[ad_1]

Exploit released for Fortinet RCE critical flaws, fix now

Security researchers have published a proof-of-concept exploit for a critical-severity vulnerability (CVE-2022-39952) in Fortinet’s FortiNAC network access control suite.

Fortinet disclosed the security issue on February 16 and calculated a severity score of 9.8. The vendor warned that it could be exploited by an unauthenticated attacker to write arbitrary files to the system and perform remote code execution with highest privileges.

Organizations using FortiNAC 9.4.0, 9.2.0 through 9.2.5, 9.1.0 through 9.1.7 and all versions of the 8.8, 8.7, 8.6, 8.5, and 8.3 branches have been advised to apply updates to security available.

Today, researchers from cybersecurity firm Horizon3 published a technical article detailing the vulnerability and how it can be exploited. The proof-of-concept (PoC) exploit code is also available on the company repository on GitHub.

Attack FortiNAC

The published PoC involves writing a cron job to /etc/cron.d/ that fires every minute to issue a reverse root shell to the attacker, giving them remote code execution capabilities.

Analysts found that the fix for CVE-2022-39952 removes “keyUpload.jsp”, an endpoint that parses requests for the “key” parameter, writes it to a configuration file, then runs a bash script, ” configApplianceXml”.

Comparison between the vulnerable version and the patched version
Comparison between vulnerable and patched versions (Horizon3)

The bash script executes the ‘unzip’ command on the newly written file, but just before that the script calls “cd /.”

The bash script executed
The bash script executed (Horizon3)

“Unzip will allow files to be placed in any path as long as they do not traverse the current working directory,” Horizon3 explains.

“Because the working directory is /, calling unzip inside the bash script allows any arbitrary file to be written,” the researchers added.

Therefore, an attacker can create a ZIP archive containing the payload, specifying where it should be extracted, and then send it to the vulnerable endpoint using the key parameter. Horizon3 says the reverse shell should be ready in a minute.

The ‘key’ parameter ensures that the malicious request will reach ‘keyUpload.jsp’, which is the unauthenticated endpoint that Fortinet removed in patched versions of FortiNAC.
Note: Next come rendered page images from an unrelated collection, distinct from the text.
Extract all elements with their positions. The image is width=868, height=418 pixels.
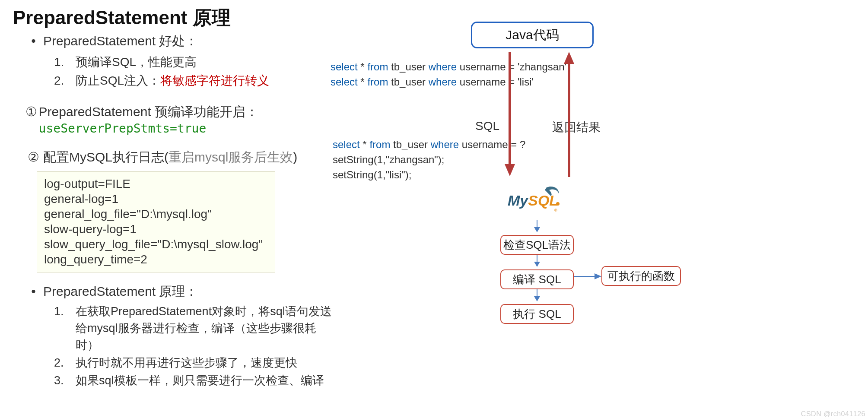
step2-number: ② <box>24 149 43 165</box>
arrow-down-icon <box>503 52 516 177</box>
step1-content: PreparedStatement 预编译功能开启： useServerPrep… <box>39 103 339 136</box>
sql-keyword: from <box>367 61 388 73</box>
config-line: slow_query_log_file="D:\mysql_slow.log" <box>44 237 268 252</box>
sql-keyword: where <box>431 139 459 150</box>
step2-content: 配置MySQL执行日志(重启mysql服务后生效) <box>43 149 297 166</box>
mysql-logo: MySQL ® <box>508 185 564 217</box>
sql-text: tb_user <box>390 139 430 150</box>
diagram: Java代码 select * from tb_user where usern… <box>328 17 847 406</box>
benefit-text: 防止SQL注入：将敏感字符进行转义 <box>76 71 269 90</box>
svg-marker-7 <box>534 262 540 267</box>
benefit-item-2: 2. 防止SQL注入：将敏感字符进行转义 <box>54 71 339 90</box>
sql-line: select * from tb_user where username = ? <box>333 137 525 152</box>
step1-row: ① PreparedStatement 预编译功能开启： useServerPr… <box>24 103 339 136</box>
step-execute-sql: 执行 SQL <box>500 304 574 324</box>
config-line: general-log=1 <box>44 191 268 206</box>
config-line: log-output=FILE <box>44 176 268 191</box>
benefit-red-text: 将敏感字符进行转义 <box>160 74 269 87</box>
left-column: • PreparedStatement 好处： 1. 预编译SQL，性能更高 2… <box>24 32 339 390</box>
svg-marker-9 <box>534 296 540 301</box>
bullet-dot: • <box>24 34 43 48</box>
benefit-item-1: 1. 预编译SQL，性能更高 <box>54 53 339 71</box>
java-code-box: Java代码 <box>471 22 594 48</box>
sql-line: setString(1,"zhangsan"); <box>333 152 525 168</box>
list-number: 1. <box>54 303 76 320</box>
svg-marker-1 <box>505 164 515 176</box>
benefit-prefix: 防止SQL注入： <box>76 74 160 87</box>
mysql-logo-svg: MySQL ® <box>508 185 564 215</box>
svg-marker-3 <box>564 52 574 64</box>
sql-keyword: where <box>429 76 457 88</box>
principle-heading: PreparedStatement 原理： <box>43 283 198 301</box>
svg-marker-11 <box>595 273 601 279</box>
sql-text: * <box>360 139 370 150</box>
mysql-r-icon: ® <box>554 208 557 212</box>
arrow-right-icon <box>574 271 602 282</box>
mysql-text: MySQL <box>508 192 558 209</box>
sql-line: select * from tb_user where username = '… <box>331 75 566 90</box>
step-check-sql: 检查SQL语法 <box>500 235 574 255</box>
principle-text: 在获取PreparedStatement对象时，将sql语句发送给mysql服务… <box>76 303 339 354</box>
principle-text: 如果sql模板一样，则只需要进行一次检查、编译 <box>76 372 339 389</box>
sql-block-direct: select * from tb_user where username = '… <box>331 60 566 90</box>
config-line: general_log_file="D:\mysql.log" <box>44 206 268 222</box>
step2-gray: 重启mysql服务后生效 <box>169 150 293 164</box>
sql-text: * <box>358 61 368 73</box>
benefits-list: 1. 预编译SQL，性能更高 2. 防止SQL注入：将敏感字符进行转义 <box>54 53 339 90</box>
sql-keyword: from <box>369 139 390 150</box>
arrow-small-down-icon <box>500 220 574 233</box>
sql-block-prepared: select * from tb_user where username = ?… <box>333 137 525 182</box>
bullet-dot: • <box>24 284 43 299</box>
config-line: slow-query-log=1 <box>44 222 268 237</box>
mysql-dot-icon <box>556 202 560 206</box>
watermark: CSDN @rch041126 <box>801 410 865 418</box>
sql-label: SQL <box>475 119 499 133</box>
principle-item-2: 2. 执行时就不用再进行这些步骤了，速度更快 <box>54 355 339 371</box>
step2-prefix: 配置MySQL执行日志( <box>43 150 169 164</box>
principle-item-3: 3. 如果sql模板一样，则只需要进行一次检查、编译 <box>54 372 339 389</box>
arrow-up-icon <box>563 52 575 177</box>
sql-keyword: select <box>331 76 358 88</box>
step1-code: useServerPrepStmts=true <box>39 121 207 136</box>
executable-function-box: 可执行的函数 <box>601 266 681 286</box>
principle-heading-row: • PreparedStatement 原理： <box>24 283 339 301</box>
sql-keyword: where <box>429 61 457 73</box>
list-number: 3. <box>54 372 76 389</box>
arrow-small-down-icon <box>500 255 574 268</box>
list-number: 2. <box>54 355 76 371</box>
config-box: log-output=FILE general-log=1 general_lo… <box>37 171 275 272</box>
benefits-heading-row: • PreparedStatement 好处： <box>24 32 339 50</box>
config-line: long_query_time=2 <box>44 252 268 267</box>
principle-text: 执行时就不用再进行这些步骤了，速度更快 <box>76 355 339 371</box>
sql-line: select * from tb_user where username = '… <box>331 60 566 75</box>
step-column: 检查SQL语法 编译 SQL 执行 SQL <box>500 220 574 324</box>
arrow-small-down-icon <box>500 289 574 302</box>
principle-list: 1. 在获取PreparedStatement对象时，将sql语句发送给mysq… <box>54 303 339 390</box>
benefits-heading: PreparedStatement 好处： <box>43 32 198 50</box>
step1-number: ① <box>24 104 39 119</box>
list-number: 1. <box>54 53 76 71</box>
svg-marker-5 <box>534 227 540 232</box>
sql-text: tb_user <box>388 76 428 88</box>
sql-keyword: from <box>367 76 388 88</box>
sql-text: username = 'lisi' <box>457 76 534 88</box>
sql-text: tb_user <box>388 61 428 73</box>
step2-row: ② 配置MySQL执行日志(重启mysql服务后生效) <box>24 149 339 166</box>
sql-text: * <box>358 76 368 88</box>
principle-item-1: 1. 在获取PreparedStatement对象时，将sql语句发送给mysq… <box>54 303 339 354</box>
benefit-text: 预编译SQL，性能更高 <box>76 53 197 71</box>
sql-keyword: select <box>331 61 358 73</box>
sql-line: setString(1,"lisi"); <box>333 168 525 183</box>
step2-suffix: ) <box>293 150 297 164</box>
step1-text: PreparedStatement 预编译功能开启： <box>39 104 259 119</box>
step-compile-sql: 编译 SQL <box>500 269 574 289</box>
return-label: 返回结果 <box>552 119 601 136</box>
sql-keyword: select <box>333 139 360 150</box>
list-number: 2. <box>54 71 76 90</box>
page-title: PreparedStatement 原理 <box>13 5 231 31</box>
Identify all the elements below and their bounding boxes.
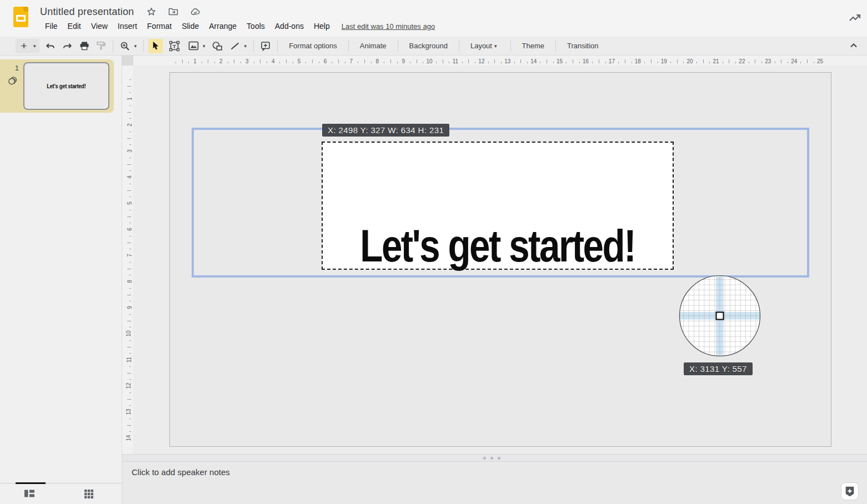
transition-indicator-icon[interactable] [7, 75, 18, 86]
redo-button[interactable] [61, 39, 75, 53]
ruler-tick [127, 112, 131, 113]
format-options-button[interactable]: Format options [282, 39, 344, 53]
menu-bar: File Edit View Insert Format Slide Arran… [40, 20, 435, 32]
select-tool-button[interactable] [148, 39, 163, 53]
insert-image-caret-icon[interactable]: ▾ [201, 43, 208, 49]
line-tool-caret-icon[interactable]: ▾ [242, 43, 249, 49]
print-button[interactable] [77, 39, 92, 53]
ruler-tick [129, 223, 131, 223]
line-tool-button[interactable] [228, 39, 242, 53]
toolbar-separator [555, 40, 556, 52]
svg-text:T: T [173, 43, 176, 49]
ruler-tick [129, 314, 131, 315]
pointer-coords-tooltip: X: 3131 Y: 557 [684, 362, 753, 375]
slide-title-text: Let's get started! [360, 224, 635, 269]
ruler-number: 9 [402, 58, 405, 64]
editing-canvas[interactable]: Let's get started! X: 2498 Y: 327 W: 634… [133, 65, 867, 454]
grid-view-button[interactable] [84, 489, 97, 500]
ruler-tick [129, 170, 131, 171]
ruler-tick [540, 62, 540, 63]
ruler-tick [703, 59, 704, 63]
ruler-number: 5 [298, 58, 301, 64]
menu-edit[interactable]: Edit [63, 21, 86, 32]
new-slide-caret-icon[interactable]: ▾ [31, 43, 38, 49]
transition-button[interactable]: Transition [560, 39, 605, 53]
new-slide-button[interactable]: + [17, 39, 31, 53]
title-textbox[interactable]: Let's get started! [322, 142, 674, 270]
ruler-number: 13 [504, 58, 510, 64]
title-row: Untitled presentation [40, 5, 201, 18]
shape-tool-button[interactable] [210, 39, 224, 53]
layout-button[interactable]: Layout▾ [464, 39, 506, 53]
ruler-tick [214, 62, 215, 63]
slide-thumbnail-row[interactable]: 1 Let's get started! [0, 59, 114, 113]
menu-addons[interactable]: Add-ons [270, 21, 309, 32]
menu-file[interactable]: File [40, 21, 63, 32]
ruler-tick [788, 62, 788, 63]
insert-image-button[interactable] [186, 39, 201, 53]
insert-comment-button[interactable] [258, 39, 273, 53]
ruler-tick [709, 62, 710, 63]
ruler-tick [632, 62, 632, 63]
slides-logo-icon[interactable] [13, 7, 28, 27]
menu-arrange[interactable]: Arrange [204, 21, 242, 32]
menu-insert[interactable]: Insert [113, 21, 142, 32]
ruler-tick [384, 62, 384, 63]
star-icon[interactable] [146, 7, 156, 17]
ruler-tick [735, 62, 736, 63]
paint-format-button[interactable] [94, 39, 108, 53]
speaker-notes-placeholder[interactable]: Click to add speaker notes [132, 467, 230, 477]
ruler-number: 8 [376, 58, 379, 64]
animate-button[interactable]: Animate [353, 39, 393, 53]
activity-trending-icon[interactable] [848, 11, 861, 24]
ruler-number: 12 [478, 58, 484, 64]
toolbar-separator [348, 40, 349, 52]
ruler-number: 3 [127, 149, 133, 153]
menu-view[interactable]: View [86, 21, 113, 32]
filmstrip-view-button[interactable] [24, 489, 37, 500]
ruler-number: 17 [609, 58, 615, 64]
menu-slide[interactable]: Slide [177, 21, 204, 32]
undo-button[interactable] [43, 39, 57, 53]
ruler-tick [501, 62, 502, 63]
zoom-caret-icon[interactable]: ▾ [132, 43, 139, 49]
cloud-saved-icon[interactable] [191, 7, 201, 17]
slides-filmstrip-panel: 1 Let's get started! [0, 56, 122, 483]
ruler-tick [182, 59, 183, 63]
ruler-tick [729, 59, 729, 63]
ruler-tick [127, 425, 131, 426]
ruler-tick [390, 59, 391, 63]
ruler-tick [436, 62, 437, 63]
explore-button[interactable] [841, 482, 859, 500]
ruler-tick [129, 353, 131, 354]
ruler-tick [228, 62, 228, 63]
ruler-tick [127, 86, 131, 87]
ruler-number: 20 [687, 58, 693, 64]
last-edit-link[interactable]: Last edit was 10 minutes ago [342, 22, 435, 31]
speaker-notes-area[interactable]: Click to add speaker notes [122, 462, 867, 504]
slide-thumbnail[interactable]: Let's get started! [23, 62, 109, 110]
ruler-tick [286, 59, 287, 63]
collapse-toolbar-button[interactable] [848, 40, 860, 52]
ruler-tick [423, 62, 423, 63]
ruler-tick [670, 62, 671, 63]
document-title[interactable]: Untitled presentation [40, 6, 134, 18]
theme-button[interactable]: Theme [515, 39, 551, 53]
background-button[interactable]: Background [403, 39, 454, 53]
menu-help[interactable]: Help [309, 21, 335, 32]
ruler-number: 5 [127, 201, 133, 205]
ruler-tick [129, 196, 131, 197]
ruler-tick [127, 216, 131, 217]
move-folder-icon[interactable] [168, 7, 178, 17]
ruler-number: 24 [791, 58, 797, 64]
ruler-number: 4 [127, 175, 133, 179]
ruler-number: 14 [126, 435, 132, 441]
ruler-tick [127, 347, 131, 347]
notes-resize-handle[interactable] [122, 454, 867, 462]
menu-tools[interactable]: Tools [242, 21, 270, 32]
ruler-tick [127, 243, 131, 243]
zoom-button[interactable] [118, 39, 132, 53]
ruler-tick [129, 144, 131, 145]
menu-format[interactable]: Format [142, 21, 177, 32]
textbox-tool-button[interactable]: T [167, 39, 182, 53]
Horizon's Proof-of-Concept Exploit
Run the PoC exploit (Horizon3)

Horizon3’s code automates this process and could be picked up and modified by threat actors into a weaponized exploit. It can also help defenders put in place appropriate protection against exploit attempts on corporate networks.

It is strongly recommended that FortiNAC administrators immediately upgrade to a product version that is not affected by the CVE-2022-39952 vulnerability, especially FortiNAC 9.4.1 or later, 9.2.6 or later, 9.1. 8 or newer and 7.2.0 or newer.